Secondo la Cassazione [2 Cass. sent. n. 19506/19 del 19.07.2019.], però non è responsabile del cane chi, pur stando a stretto contatto con lui, non vi ha un’apprezzabile relazione. Non basta vivere con il cane per essere responsabile dei danni che cagiona. È necessario avere, se non la proprietà, almeno un’apprezzabile relazione con l’animale.
Esempio - La parrocchiana di una chiesa ha un cane di proprietà che vive sempre nel sagrato. Ogni tanto il sacerdote gli dà da mangiare ma è tutto ciò che fa per la bestiola. Per il resto se ne prende cura la donna. Un giorno il cane morde un uomo che fa causa al prete. Secondo la Corte però quest’ultimo non è responsabile perché non ha con lui un rapporto apprezzabile nonostante la convivenza.
Per gli Ermellini è vero che il Codice civile configura una responsabilità oggettiva a carico del proprietario o dell’utilizzatore dell’animale e che il danneggiato deve limitarsi a provare il rapporto di causa-effetto tra il comportamento dell’animale e il danno subito, ma è altresì vero che la responsabilità resta imputata a chi si trova in relazione con l’animale perché ne è proprietario o perché ha comunque un rapporto di custodia sul medesimo. Nell’esempio di prima, è stato accertato che il parroco non aveva un’apprezzabile relazione, anche solo di fatto, con l’animale che potesse giustificare la sua responsabilità per omessa custodia del medesimo.

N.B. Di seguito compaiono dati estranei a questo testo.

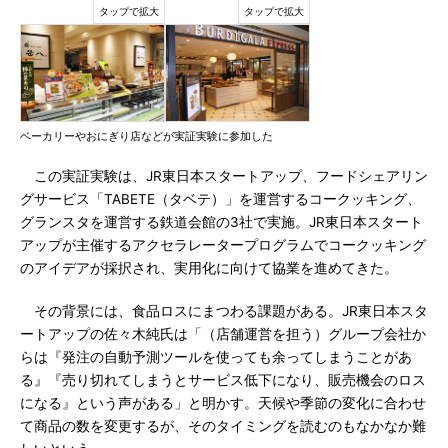
ベーカリーやおにぎり店などが実証実験に参加した
この実証実験は、JR東日本スタートアップ、フードシェアリン
グサービス「TABETE（タベテ）」を運営するコークッキング、
グランスタを運営する鉄道会館の3社で実施。JR東日本スタート
アップが主催するアクセラレータープログラムでコークッキング
のアイデアが採択され、実用化に向けて協業を進めてきた。
その背景には、食品ロスにまつわる課題がある。JR東日本スタ
ートアップの佐々木純氏は「（店舗運営を担う）グループ会社か
らは『発注の自動予測ツールを使っても余ってしまうことがあ
る』『売り切れてしまうとサービス低下になり、販売機会のロス
になる』という声がある」と明かす。天候や季節の変化に合わせ
て商品の数を変更するが、そのタイミングを読むのもなかなか難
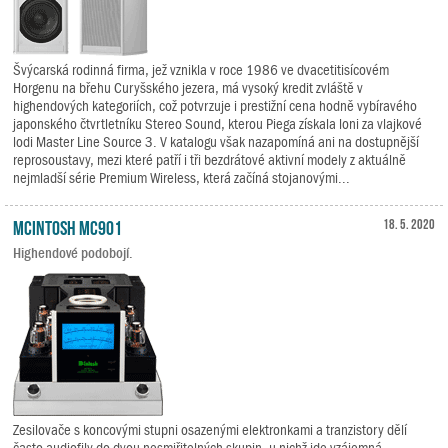
Švýcarská rodinná firma, jež vznikla v roce 1986 ve dvacetitisícovém
Horgenu na břehu Curyšského jezera, má vysoký kredit zvláště v
highendových kategoriích, což potvrzuje i prestižní cena hodně vybíravého
japonského čtvrtletníku Stereo Sound, kterou Piega získala loni za vlajkové
lodi Master Line Source 3. V katalogu však nazapomíná ani na dostupnější
reprosoustavy, mezi které patří i tři bezdrátové aktivní modely z aktuálně
nejmladší série Premium Wireless, která začíná stojanovými...
McIntosh MC901
18. 5. 2020
Highendové podobojí.
Zesilovače s koncovými stupni osazenými elektronkami a tranzistory dělí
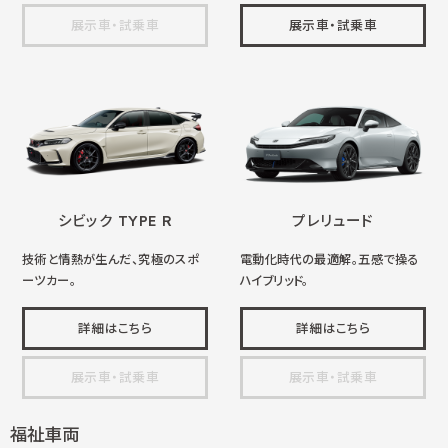
展示車・試乗車
展示車・試乗車
シビック TYPE R
プレリュード
技術と情熱が生んだ、究極のスポ
電動化時代の最適解。五感で操る
ーツカー。
ハイブリッド。
詳細はこちら
詳細はこちら
展示車・試乗車
展示車・試乗車
福祉車両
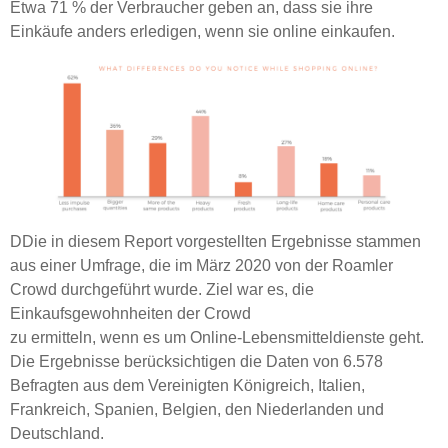
Etwa 71 % der Verbraucher geben an, dass sie ihre
Einkäufe anders erledigen, wenn sie online einkaufen.
DDie in diesem Report vorgestellten Ergebnisse stammen
aus einer Umfrage, die im März 2020 von der Roamler
Crowd durchgeführt wurde. Ziel war es, die
Einkaufsgewohnheiten der Crowd
zu ermitteln, wenn es um Online-Lebensmitteldienste geht.
Die Ergebnisse berücksichtigen die Daten von 6.578
Befragten aus dem Vereinigten Königreich, Italien,
Frankreich, Spanien, Belgien, den Niederlanden und
Deutschland.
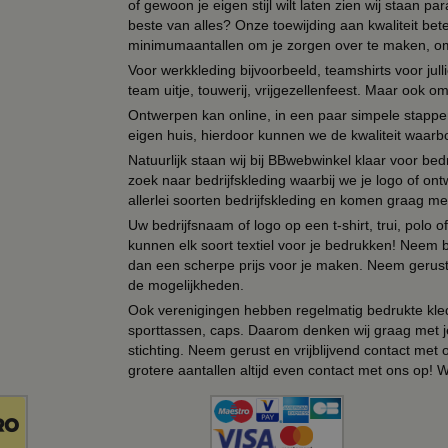
of gewoon je eigen stijl wilt laten zien wij staan
beste van alles? Onze toewijding aan kwaliteit be
minimumaantallen om je zorgen over te maken, omda
Voor werkkleding bijvoorbeeld, teamshirts voor jul
team uitje, touwerij, vrijgezellenfeest. Maar ook 
Ontwerpen kan online, in een paar simpele stappen,
eigen huis, hierdoor kunnen we de kwaliteit waarb
Natuurlijk staan wij bij BBwebwinkel klaar voor be
zoek naar bedrijfskleding waarbij we je logo of ontw
allerlei soorten bedrijfskleding en komen graag me
Uw bedrijfsnaam of logo op een t-shirt, trui, polo
kunnen elk soort textiel voor je bedrukken! Neem b
dan een scherpe prijs voor je maken. Neem gerust 
de mogelijkheden.
Ook verenigingen hebben regelmatig bedrukte kled
sporttassen, caps. Daarom denken wij graag met j
stichting. Neem gerust en vrijblijvend contact met
grotere aantallen altijd even contact met ons op! 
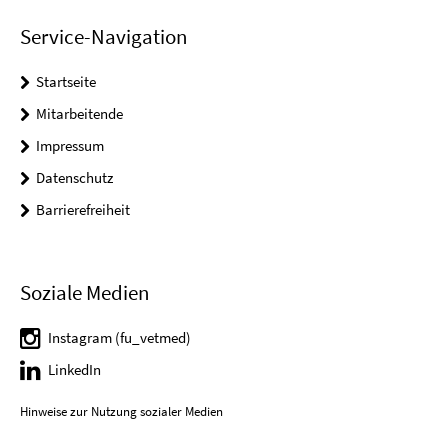
Service-Navigation
Startseite
Mitarbeitende
Impressum
Datenschutz
Barrierefreiheit
Soziale Medien
Instagram (fu_vetmed)
LinkedIn
Hinweise zur Nutzung sozialer Medien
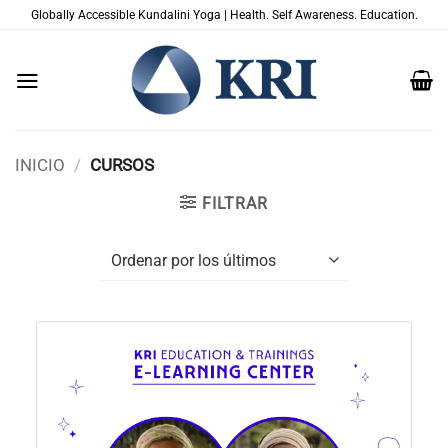
Saltar
Globally Accessible Kundalini Yoga | Health. Self Awareness. Education.
al
contenido
INICIO
/
CURSOS
FILTRAR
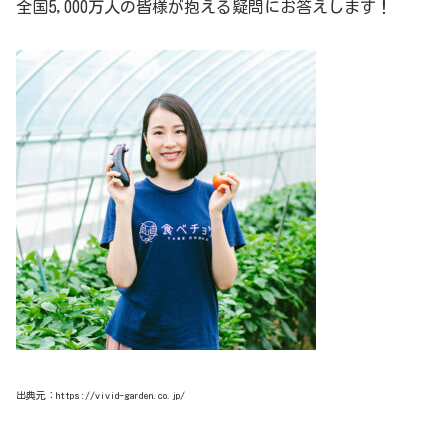
全国5,000万人の皆様が抱える疑問にお答えします！
出典元：https://vivid-garden.co.jp/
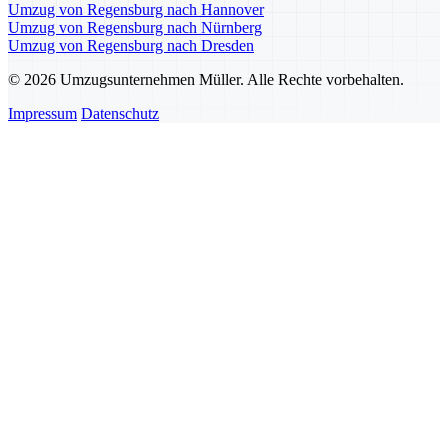
Umzug von Regensburg nach Hannover
Umzug von Regensburg nach Nürnberg
Umzug von Regensburg nach Dresden
© 2026 Umzugsunternehmen Müller. Alle Rechte vorbehalten.
Impressum
Datenschutz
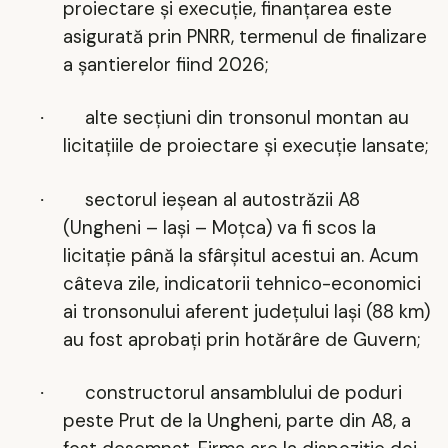
proiectare și execuție, finanțarea este
asigurată prin PNRR, termenul de finalizare
a șantierelor fiind 2026;
alte secțiuni din tronsonul montan au
·
licitațiile de proiectare și execuție lansate;
sectorul ieșean al autostrăzii A8
·
(Ungheni – Iași – Moțca) va fi scos la
licitație p
ână la sfârșitul acestui an. Acum
câteva zile, indicatorii tehnico-economici
ai tronsonului aferent județului Iași (88 km)
au fost aprobați prin hotărâre de Guvern;
constructorul ansamblului de poduri
·
peste Prut de la Ungheni, parte din A8, a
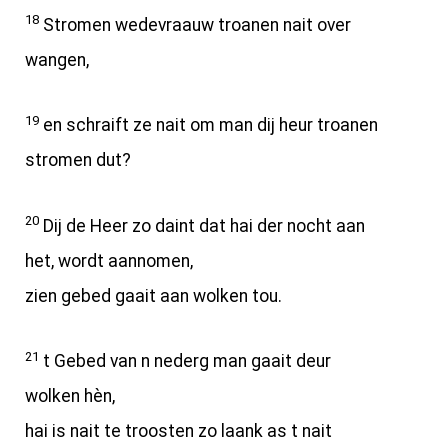
18
Stromen wedevraauw troanen nait over
wangen,
19
en schraift ze nait om man dij heur troanen
stromen dut?
20
Dij de Heer zo daint dat hai der nocht aan
het, wordt aannomen,
zien gebed gaait aan wolken tou.
21
t Gebed van n nederg man gaait deur
wolken hèn,
hai is nait te troosten zo laank as t nait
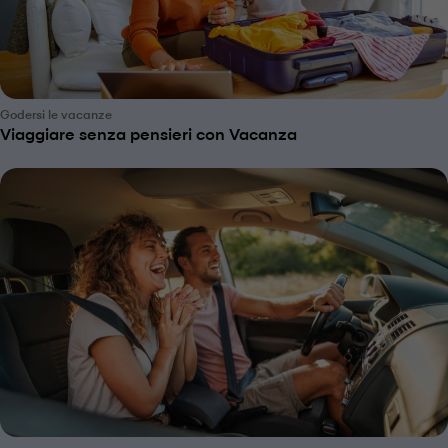
Godersi le vacanze
Viaggiare senza pensieri con Vacanza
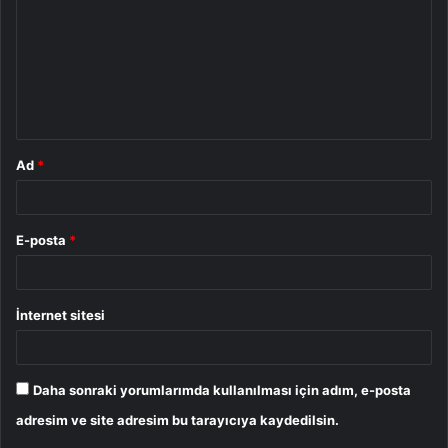
r
u
m
*
Ad
*
E-posta
*
İnternet sitesi
Daha sonraki yorumlarımda kullanılması için adım, e-posta
adresim ve site adresim bu tarayıcıya kaydedilsin.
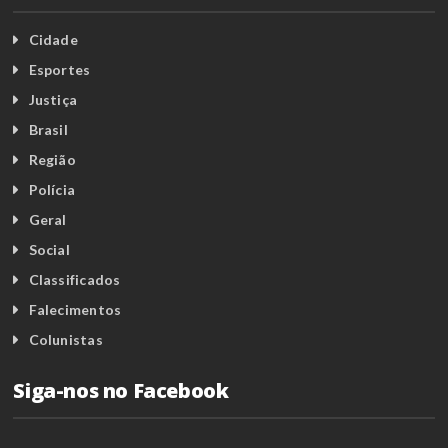
Cidade
Esportes
Justiça
Brasil
Região
Polícia
Geral
Social
Classificados
Falecimentos
Colunistas
Siga-nos no Facebook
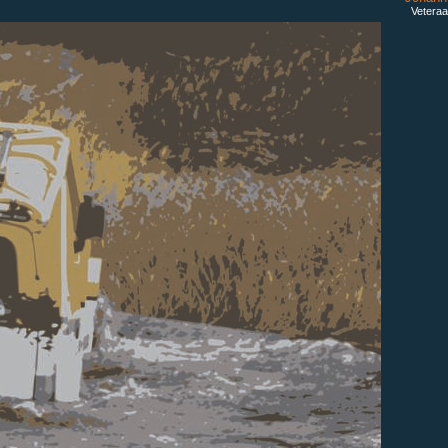
Veteraa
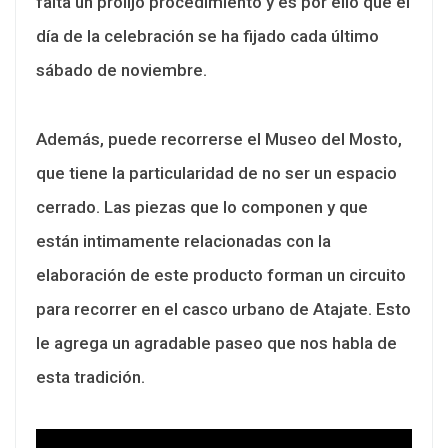
falta un prolijo procedimiento y es por ello que el
día de la celebración se ha fijado cada último
sábado de noviembre.
Además, puede recorrerse el Museo del Mosto,
que tiene la particularidad de no ser un espacio
cerrado. Las piezas que lo componen y que
están intimamente relacionadas con la
elaboración de este producto forman un circuito
para recorrer en el casco urbano de Atajate. Esto
le agrega un agradable paseo que nos habla de
esta tradición.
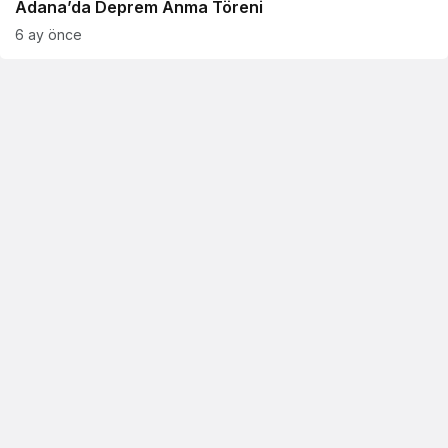
Adana’da Deprem Anma Töreni
6 ay önce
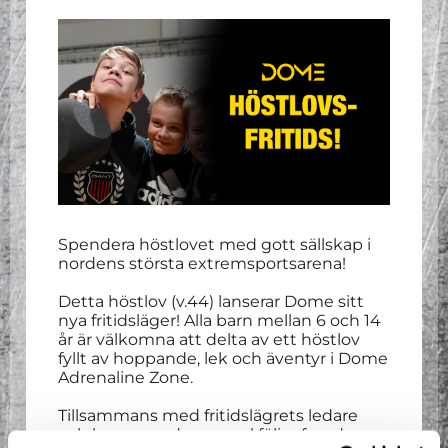
Spendera höstlovet med gott sällskap i
nordens största extremsportsarena!
Detta höstlov (v.44) lanserar Dome sitt
nya fritidsläger! Alla barn mellan 6 och 14
år är välkomna att delta av ett höstlov
fyllt av hoppande, lek och äventyr i Dome
Adrenaline Zone.
Tillsammans med fritidslägrets ledare
och bemannad personal följer fyra dagar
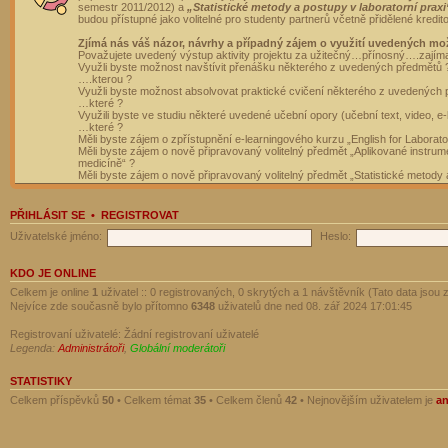
semestr 2011/2012) a
„Statistické metody a postupy v laboratorní praxi
budou přístupné jako volitelné pro studenty partnerů včetně přidělené kredit
Zjímá nás váš názor, návrhy a případný zájem o využití uvedených mo
Považujete uvedený výstup aktivity projektu za užitečný…přínosný….zajím
Využli byste možnost navštívit přenášku některého z uvedených předmětů 
….kterou ?
Využli byste možnost absolvovat praktické cvičení některého z uvedených
…které ?
Využili byste ve studiu některé uvedené učební opory (učební text, video, e-
…které ?
Měli byste zájem o zpřístupnění e-learningového kurzu „English for Laborat
Měli byste zájem o nově připravovaný volitelný předmět „Aplikované instrumen
medicíně“ ?
Měli byste zájem o nově připravovaný volitelný předmět „Statistické metody a
PŘIHLÁSIT SE
•
REGISTROVAT
Uživatelské jméno:
Heslo:
KDO JE ONLINE
Celkem je online
1
uživatel :: 0 registrovaných, 0 skrytých a 1 návštěvník (Tato data jsou z
Nejvíce zde současně bylo přítomno
6348
uživatelů dne ned 08. zář 2024 17:01:45
Registrovaní uživatelé: Žádní registrovaní uživatelé
Legenda:
Administrátoři
,
Globální moderátoři
STATISTIKY
Celkem příspěvků
50
• Celkem témat
35
• Celkem členů
42
• Nejnovějším uživatelem je
a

Se il morso è causato da imprudenza della vittima

Secondo la Cassazione, il comportamento imprudente della vittima può, tutt’al più, determinare un concorso di colpa con il proprietario ma non arrivare ad escluderne la responsabilità, a meno che il danno non sia il frutto di «comportamenti caratterizzati da abnormità e da assoluta eccentricità». Si pensi a un bambino che tira la coda al cane o gli tira un pugno sul muso.